Document layout detection data:
>>>
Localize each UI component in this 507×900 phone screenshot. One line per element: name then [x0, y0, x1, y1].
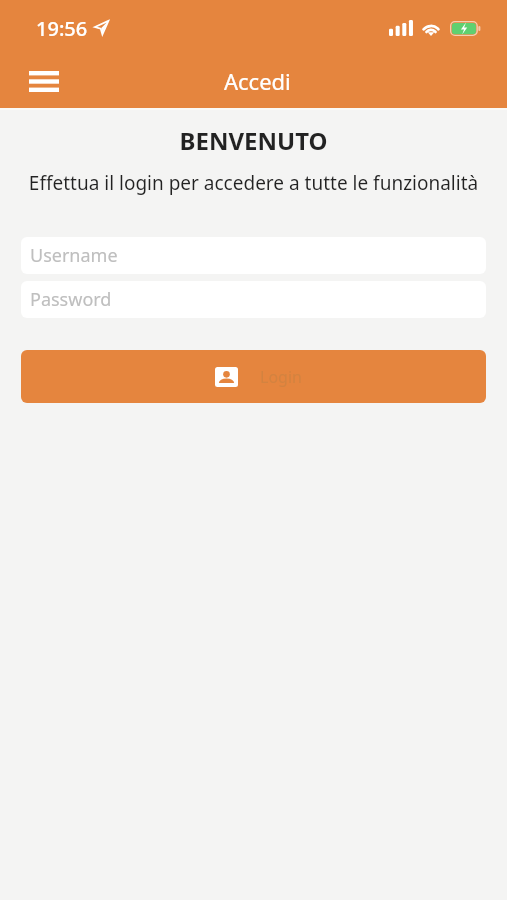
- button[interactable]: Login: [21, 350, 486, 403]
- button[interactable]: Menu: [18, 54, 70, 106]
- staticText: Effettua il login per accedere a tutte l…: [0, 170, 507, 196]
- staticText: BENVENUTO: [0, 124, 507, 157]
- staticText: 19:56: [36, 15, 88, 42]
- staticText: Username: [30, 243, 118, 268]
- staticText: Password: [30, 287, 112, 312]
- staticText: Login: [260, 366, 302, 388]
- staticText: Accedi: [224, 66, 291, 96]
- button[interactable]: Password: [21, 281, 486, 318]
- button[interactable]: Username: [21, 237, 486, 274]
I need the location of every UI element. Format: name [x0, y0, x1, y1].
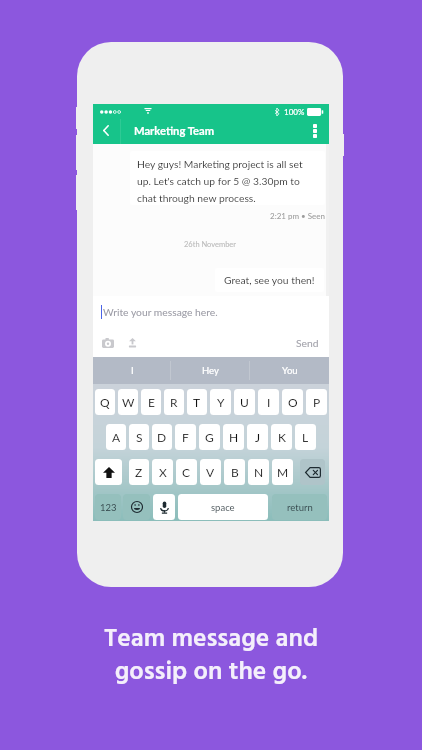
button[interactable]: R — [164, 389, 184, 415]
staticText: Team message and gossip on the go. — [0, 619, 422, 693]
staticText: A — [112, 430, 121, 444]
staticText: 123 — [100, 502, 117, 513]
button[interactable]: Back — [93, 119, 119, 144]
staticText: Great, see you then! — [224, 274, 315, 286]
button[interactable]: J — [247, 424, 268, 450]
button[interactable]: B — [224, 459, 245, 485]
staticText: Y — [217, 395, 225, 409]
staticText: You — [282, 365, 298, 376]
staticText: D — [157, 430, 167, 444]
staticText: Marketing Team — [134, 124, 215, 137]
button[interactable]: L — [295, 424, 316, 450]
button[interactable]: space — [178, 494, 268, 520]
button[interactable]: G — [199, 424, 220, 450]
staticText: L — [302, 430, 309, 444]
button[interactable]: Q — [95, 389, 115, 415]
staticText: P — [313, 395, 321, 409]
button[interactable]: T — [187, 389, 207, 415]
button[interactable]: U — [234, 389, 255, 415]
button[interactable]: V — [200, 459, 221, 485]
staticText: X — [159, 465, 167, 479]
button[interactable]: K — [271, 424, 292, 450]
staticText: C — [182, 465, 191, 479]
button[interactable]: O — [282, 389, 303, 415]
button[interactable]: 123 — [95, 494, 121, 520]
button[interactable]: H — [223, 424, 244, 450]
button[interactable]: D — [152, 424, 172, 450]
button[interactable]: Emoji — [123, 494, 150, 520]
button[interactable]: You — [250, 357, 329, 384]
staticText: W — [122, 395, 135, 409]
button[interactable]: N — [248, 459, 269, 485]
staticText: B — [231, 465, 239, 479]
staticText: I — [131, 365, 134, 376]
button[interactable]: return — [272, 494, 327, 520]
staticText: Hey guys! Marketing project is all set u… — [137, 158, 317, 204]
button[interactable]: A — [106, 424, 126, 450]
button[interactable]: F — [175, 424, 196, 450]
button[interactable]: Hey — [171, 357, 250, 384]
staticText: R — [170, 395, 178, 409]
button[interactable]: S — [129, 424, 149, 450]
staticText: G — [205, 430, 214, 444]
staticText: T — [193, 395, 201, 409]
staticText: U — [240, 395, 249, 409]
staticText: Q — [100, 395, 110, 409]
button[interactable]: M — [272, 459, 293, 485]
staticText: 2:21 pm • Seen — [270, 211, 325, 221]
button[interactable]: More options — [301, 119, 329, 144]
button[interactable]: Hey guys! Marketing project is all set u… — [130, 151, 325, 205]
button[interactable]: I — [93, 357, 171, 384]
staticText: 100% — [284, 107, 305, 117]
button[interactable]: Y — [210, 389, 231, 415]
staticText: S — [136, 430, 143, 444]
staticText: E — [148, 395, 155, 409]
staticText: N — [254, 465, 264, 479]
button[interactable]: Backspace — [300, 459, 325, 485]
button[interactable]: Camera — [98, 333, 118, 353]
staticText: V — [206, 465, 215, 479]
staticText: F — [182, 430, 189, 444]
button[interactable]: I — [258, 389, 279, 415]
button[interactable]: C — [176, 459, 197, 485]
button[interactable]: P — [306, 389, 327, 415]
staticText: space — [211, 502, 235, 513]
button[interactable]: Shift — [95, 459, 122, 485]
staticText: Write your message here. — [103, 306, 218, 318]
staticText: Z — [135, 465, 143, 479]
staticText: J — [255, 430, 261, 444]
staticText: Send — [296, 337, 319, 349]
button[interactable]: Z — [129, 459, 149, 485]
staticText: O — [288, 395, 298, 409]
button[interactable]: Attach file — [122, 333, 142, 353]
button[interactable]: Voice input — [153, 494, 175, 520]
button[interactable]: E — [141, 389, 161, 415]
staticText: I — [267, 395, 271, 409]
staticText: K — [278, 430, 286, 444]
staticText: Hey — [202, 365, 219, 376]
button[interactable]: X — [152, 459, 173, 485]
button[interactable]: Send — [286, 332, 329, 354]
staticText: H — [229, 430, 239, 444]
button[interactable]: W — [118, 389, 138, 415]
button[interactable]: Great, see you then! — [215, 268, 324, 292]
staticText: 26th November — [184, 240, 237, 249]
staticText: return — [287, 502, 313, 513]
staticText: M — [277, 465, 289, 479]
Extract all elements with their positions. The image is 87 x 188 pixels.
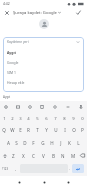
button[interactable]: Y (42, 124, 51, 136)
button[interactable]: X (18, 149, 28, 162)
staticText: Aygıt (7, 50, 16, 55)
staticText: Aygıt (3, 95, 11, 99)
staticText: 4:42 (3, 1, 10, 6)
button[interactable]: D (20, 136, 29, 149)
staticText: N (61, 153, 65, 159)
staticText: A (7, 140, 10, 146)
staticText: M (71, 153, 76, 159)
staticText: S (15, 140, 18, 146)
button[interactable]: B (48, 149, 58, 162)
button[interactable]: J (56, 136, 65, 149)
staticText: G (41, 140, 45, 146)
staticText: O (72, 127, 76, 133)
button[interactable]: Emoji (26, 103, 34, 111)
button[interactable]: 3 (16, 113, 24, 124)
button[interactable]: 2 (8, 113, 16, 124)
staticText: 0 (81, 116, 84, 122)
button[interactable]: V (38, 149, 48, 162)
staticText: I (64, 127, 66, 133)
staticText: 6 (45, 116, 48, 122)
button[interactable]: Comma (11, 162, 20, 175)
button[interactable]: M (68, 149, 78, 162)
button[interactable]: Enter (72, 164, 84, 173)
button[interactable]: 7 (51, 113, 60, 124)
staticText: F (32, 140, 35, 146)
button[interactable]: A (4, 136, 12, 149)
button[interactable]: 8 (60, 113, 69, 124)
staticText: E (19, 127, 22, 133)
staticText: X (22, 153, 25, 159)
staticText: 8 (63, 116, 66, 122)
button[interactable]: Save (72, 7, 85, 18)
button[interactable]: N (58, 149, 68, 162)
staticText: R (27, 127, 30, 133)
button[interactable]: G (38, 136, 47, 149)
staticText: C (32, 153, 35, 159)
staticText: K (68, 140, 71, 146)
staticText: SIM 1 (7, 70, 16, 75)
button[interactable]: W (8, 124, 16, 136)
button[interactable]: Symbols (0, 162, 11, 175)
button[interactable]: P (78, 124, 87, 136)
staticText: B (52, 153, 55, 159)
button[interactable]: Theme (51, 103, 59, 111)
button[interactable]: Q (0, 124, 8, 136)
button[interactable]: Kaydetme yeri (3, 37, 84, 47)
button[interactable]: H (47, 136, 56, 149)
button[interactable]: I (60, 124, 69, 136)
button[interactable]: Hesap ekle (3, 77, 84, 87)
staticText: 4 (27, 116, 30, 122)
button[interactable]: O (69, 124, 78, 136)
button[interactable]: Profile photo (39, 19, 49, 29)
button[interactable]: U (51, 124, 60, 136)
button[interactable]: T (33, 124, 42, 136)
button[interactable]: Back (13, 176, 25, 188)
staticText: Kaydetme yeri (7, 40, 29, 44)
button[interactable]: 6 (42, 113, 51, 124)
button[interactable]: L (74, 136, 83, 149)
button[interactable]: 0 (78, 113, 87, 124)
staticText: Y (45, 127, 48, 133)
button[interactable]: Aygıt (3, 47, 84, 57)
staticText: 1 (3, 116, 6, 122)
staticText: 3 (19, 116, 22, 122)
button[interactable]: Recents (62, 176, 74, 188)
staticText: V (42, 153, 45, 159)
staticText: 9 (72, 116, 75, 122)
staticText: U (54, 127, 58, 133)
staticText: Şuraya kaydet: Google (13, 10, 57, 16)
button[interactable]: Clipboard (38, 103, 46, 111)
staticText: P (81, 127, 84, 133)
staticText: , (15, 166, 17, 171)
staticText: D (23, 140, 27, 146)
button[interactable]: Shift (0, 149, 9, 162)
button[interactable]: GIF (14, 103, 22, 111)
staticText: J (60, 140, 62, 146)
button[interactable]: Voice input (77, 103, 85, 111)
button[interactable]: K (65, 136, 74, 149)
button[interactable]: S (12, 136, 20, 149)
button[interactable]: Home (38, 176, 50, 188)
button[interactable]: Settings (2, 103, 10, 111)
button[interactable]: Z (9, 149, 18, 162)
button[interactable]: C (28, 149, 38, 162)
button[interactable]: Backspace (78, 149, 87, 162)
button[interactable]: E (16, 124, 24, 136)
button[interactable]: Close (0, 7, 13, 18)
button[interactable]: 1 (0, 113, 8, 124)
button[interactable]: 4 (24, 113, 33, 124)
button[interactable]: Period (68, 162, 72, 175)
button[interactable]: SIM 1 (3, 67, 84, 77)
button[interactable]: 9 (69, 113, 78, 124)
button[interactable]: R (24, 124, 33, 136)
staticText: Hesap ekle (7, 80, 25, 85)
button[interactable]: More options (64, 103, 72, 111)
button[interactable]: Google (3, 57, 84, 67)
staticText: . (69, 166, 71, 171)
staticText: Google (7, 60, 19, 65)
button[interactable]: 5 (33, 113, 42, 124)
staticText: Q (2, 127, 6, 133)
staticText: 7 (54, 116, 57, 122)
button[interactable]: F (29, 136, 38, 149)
<<<
• _PROBLEM_
For every line above that includes the word "Aygıt", return the line.

• _ANSWER TO THE PROBLEM_
staticText: Aygıt (7, 50, 16, 55)
staticText: Aygıt (3, 95, 11, 99)
button[interactable]: Aygıt (3, 47, 84, 57)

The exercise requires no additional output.